“The New Mirror of Literature, Amusement, and Instruction: Containing Original Papers, Tales of Romance, Sketches of Society, Manners, and Everyday Life; Domestic and Foreign Correspondence; Wit and Humor; Fashion and Gossip; the Fine Arts and Literary, Musical, and Dramatic Criticism; extracts from New Works; Poetry, Original and Selected; the Spirit of the Public Journals, etc., etc., etc.”
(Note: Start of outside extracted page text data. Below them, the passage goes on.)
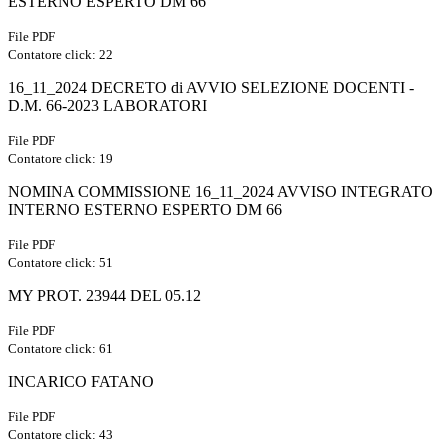
ESTERNO ESPERTO DM 66
File PDF
Contatore click: 22
16_11_2024 DECRETO di AVVIO SELEZIONE DOCENTI -
D.M. 66-2023 LABORATORI
File PDF
Contatore click: 19
NOMINA COMMISSIONE 16_11_2024 AVVISO INTEGRATO
INTERNO ESTERNO ESPERTO DM 66
File PDF
Contatore click: 51
MY PROT. 23944 DEL 05.12
File PDF
Contatore click: 61
INCARICO FATANO
File PDF
Contatore click: 43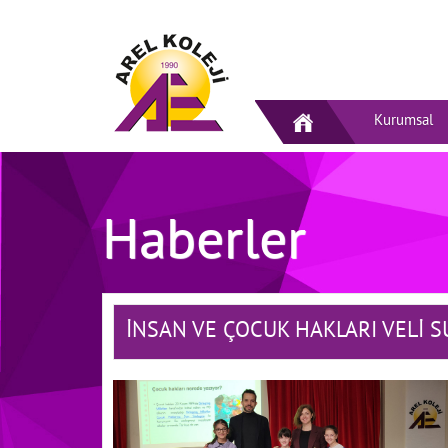
Kurumsal
Haberler
İNSAN VE ÇOCUK HAKLARI VELİ 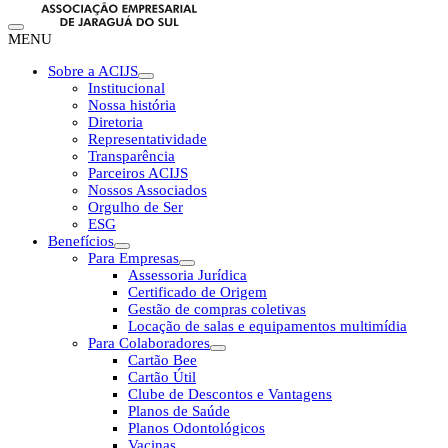
MENU
Sobre a ACIJS
Institucional
Nossa história
Diretoria
Representatividade
Transparência
Parceiros ACIJS
Nossos Associados
Orgulho de Ser
ESG
Benefícios
Para Empresas
Assessoria Jurídica
Certificado de Origem
Gestão de compras coletivas
Locação de salas e equipamentos multimídia
Para Colaboradores
Cartão Bee
Cartão Útil
Clube de Descontos e Vantagens
Planos de Saúde
Planos Odontológicos
Vacinas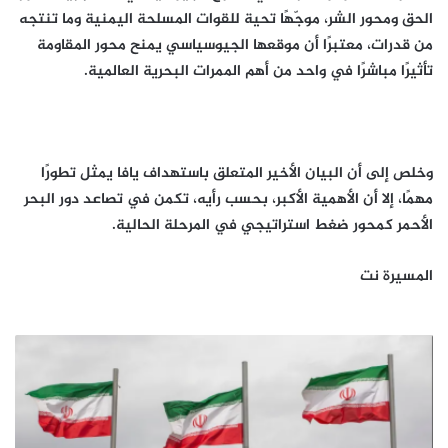
الحق ومحور الشر، موجّهًا تحية للقوات المسلحة اليمنية وما تنتجه
من قدرات، معتبرًا أن موقعها الجيوسياسي يمنح محور المقاومة
تأثيرًا مباشرًا في واحد من أهم الممرات البحرية العالمية.
وخلص إلى أن البيان الأخير المتعلق باستهداف يافا يمثل تطورًا
مهمًا، إلا أن الأهمية الأكبر، بحسب رأيه، تكمن في تصاعد دور البحر
الأحمر كمحور ضغط استراتيجي في المرحلة الحالية.
المسيرة نت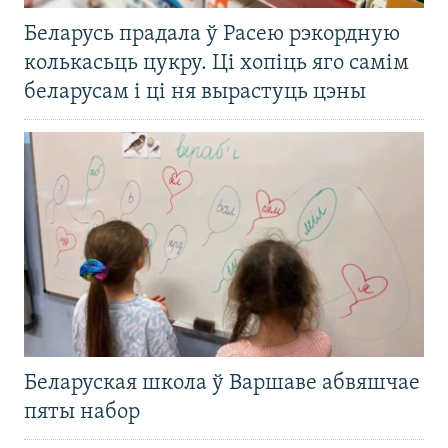
Беларусь прадала ў Расею рэкордную
колькасьць цукру. Ці хопіць яго самім
беларусам і ці ня вырастуць цэны
Беларуская школа ў Варшаве абвяшчае
пяты набор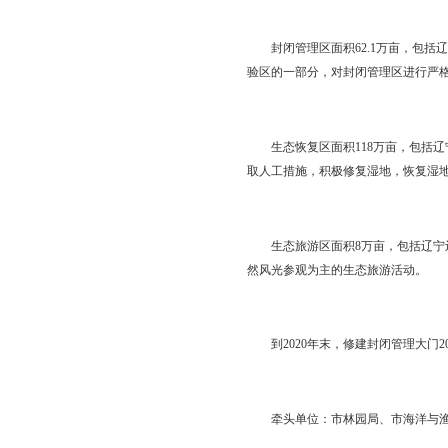
地，其他湿地为一般湿
实行湿地名录制管理。
称、类型、范围、面积
组织开展全市湿地资源
权和登记工作。到202
牵头单位：市林园
配合单位：市水利局、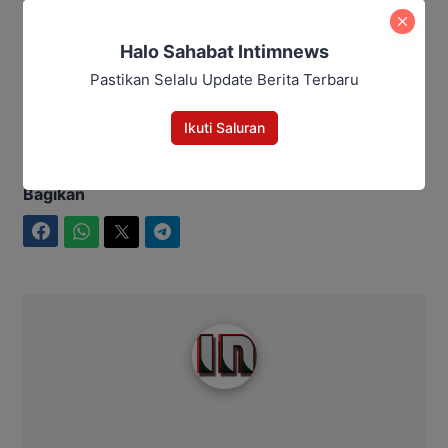
Baca Juga:
Halo Sahabat Intimnews
593 Titik Panas Terdeteksi di
Pastikan Selalu Update Berita Terbaru
Kalteng, Satgas Perkuat
Penanganan Karhutla
Ikuti Saluran
Bagikan
Facebook
WhatsApp
Twitter
Telegram
Intim News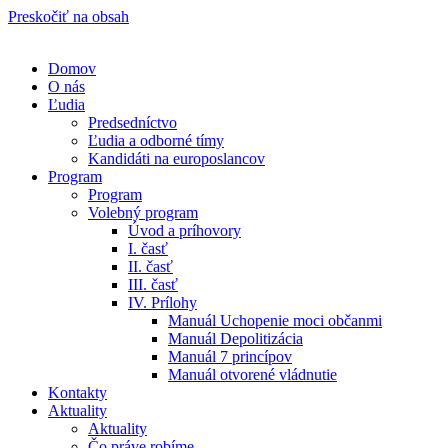
Preskočiť na obsah
Domov
O nás
Ľudia
Predsedníctvo
Ľudia a odborné tímy
Kandidáti na europoslancov
Program
Program
Volebný program
Úvod a príhovory
I. časť
II. časť
III. časť
IV. Prílohy
Manuál Uchopenie moci občanmi
Manuál Depolitizácia
Manuál 7 princípov
Manuál otvorené vládnutie
Kontakty
Aktuality
Aktuality
Čo práve robíme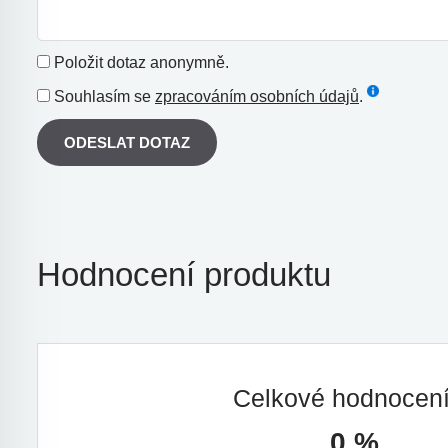
Položit dotaz anonymně.
Souhlasím se
zpracováním osobních údajů
.
ODESLAT DOTAZ
Hodnocení produktu
Celkové hodnocen
0 %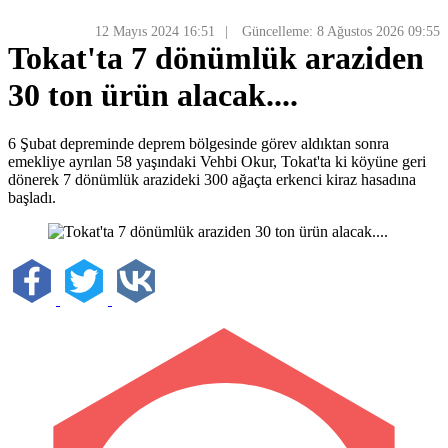
12 Mayıs 2024 16:51
Güncelleme: 8 Ağustos 2026 09:55
Tokat'ta 7 dönümlük araziden
30 ton ürün alacak....
6 Şubat depreminde deprem bölgesinde görev aldıktan sonra
emekliye ayrılan 58 yaşındaki Vehbi Okur, Tokat'ta ki köyüne geri
dönerek 7 dönümlük arazideki 300 ağaçta erkenci kiraz hasadına
başladı.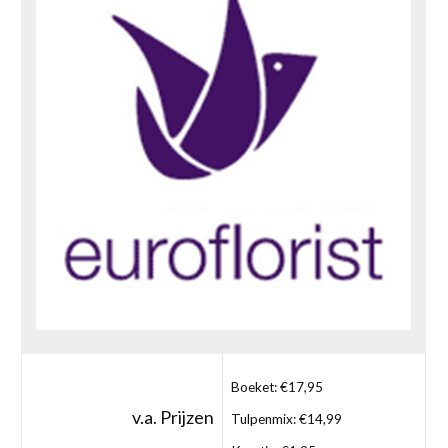
Boeket: €17,95
v.a. Prijzen
Tulpenmix: €14,99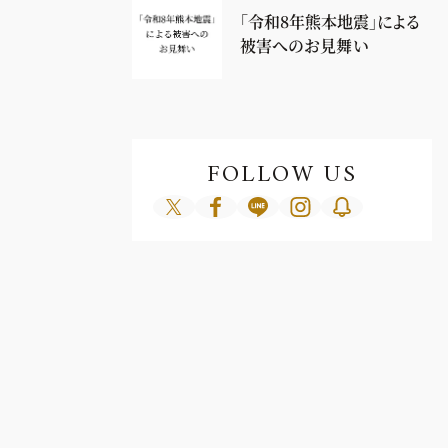
「令和8年熊本地震」による
被害へのお見舞い
FOLLOW US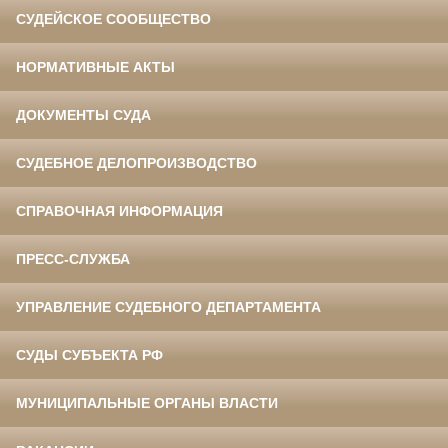
СУДЕЙСКОЕ СООБЩЕСТВО
НОРМАТИВНЫЕ АКТЫ
ДОКУМЕНТЫ СУДА
СУДЕБНОЕ ДЕЛОПРОИЗВОДСТВО
СПРАВОЧНАЯ ИНФОРМАЦИЯ
ПРЕСС-СЛУЖБА
УПРАВЛЕНИЕ СУДЕБНОГО ДЕПАРТАМЕНТА
СУДЫ СУБЪЕКТА РФ
МУНИЦИПАЛЬНЫЕ ОРГАНЫ ВЛАСТИ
Willis could not afford to give up all the other strings to his bow until he saw how the new venture was going to succeed. He retained his position as New York correspondent to the “National Intelligencer,” and his “Daguerreotype Sketches of New York,” published in that paper, were regularly reprinted in the “New Mirror.” His stories in “Graham’s” and “Godey’s” went on up to January, 1844, after which time he announced that he should write in future exclusively for his own paper. His contributions to the “Mirror,” while editor, included tales, poems, sketches, reminiscences, letters, book notices, besides editorial papers of a miscellaneous sort, such as “Jottings,” “Slipshoddities,” “Diary of Town Trifles,” “More Particularly,” “Just You and I,” “While We hold You by the Button,” and what not, in which he set himself to catch and reflect the passing humors and picturesque surfaces of town life. He might have said of his muse at this time, as the psalmist of his soul, Adhæsit pavimento. He wrote a number of “City Lyrics,” signed “Down Town Bard,” celebrating beauties in white chip hats, whom he had helped into omnibuses: Broadway odes, inviting his sweetheart to a moonlight walk up to Thompson’s for an ice; or mock heroic lamentations in blank verse, that the lady in the chemisette with black buttons, whose sixpence he had passed up to the driver, might be doomed to pass him forever without meeting,—

“Thou in a Knickerbocker Line, and I

Lone in the Waverley.”

It might have been expected that Willis, with his peculiarly dainty instinct, would excel in this carving of cherry stones. But his society verses in this kind were too hurriedly done and fell short of that perfect workmanship and fineness of taste which float many a trifle of Praed or Dobson. Willis’s city poems are flimsy and sometimes a little vulgar, and their place is mid-way between really artistic society verse and such metropolitan ballads as “Walking Down Broadway” and “Tassels on the Boots,” which Lingard used to sing. The best of them, perhaps, is “Love in a Cottage,” a charmingly frank expression of a preference for the artificial, a quatrain from which has got into common quotation:—

“But give me a sly flirtation

By the light of a chandelier,

With music to play in the pauses,

And nobody very near.”

These “City Lyrics” were not all humorous, however. The bitter contrasts which forced themselves upon Bryant walking “slowly through the crowded street” appealed also to the “Down Town Bard,” who expressed them in “The Pity of the Park Fountain,” and more successfully in “Unseen Spirits,” first printed in the “New Mirror” of July 29, 1843. This little poem—suggested, perhaps, in some mood of abstraction when the poet was strolling listlessly up Broadway, his spirits low and his eternal watchfulness for effects asleep—has, for that very reason doubtless, the sudden touch of genius, the unconsciousness and careless felicity which seem likely to keep it alive and to make it, possibly, the only work of Willis destined to reach posterity. It was a favorite with Edgar Poe, who used to recite it at reading clubs and the like, and who said that, in his opinion and that of nearly all his friends, it was “the truest poem ever written by Mr. Willis. There is about this little poem,” he continues, “(evidently written in haste and through impulse) a true imagination. Its grace, dignity, and pathos are impressive, and there is more in it of earnestness of soul than in anything I have seen from the pen of its author.”[6]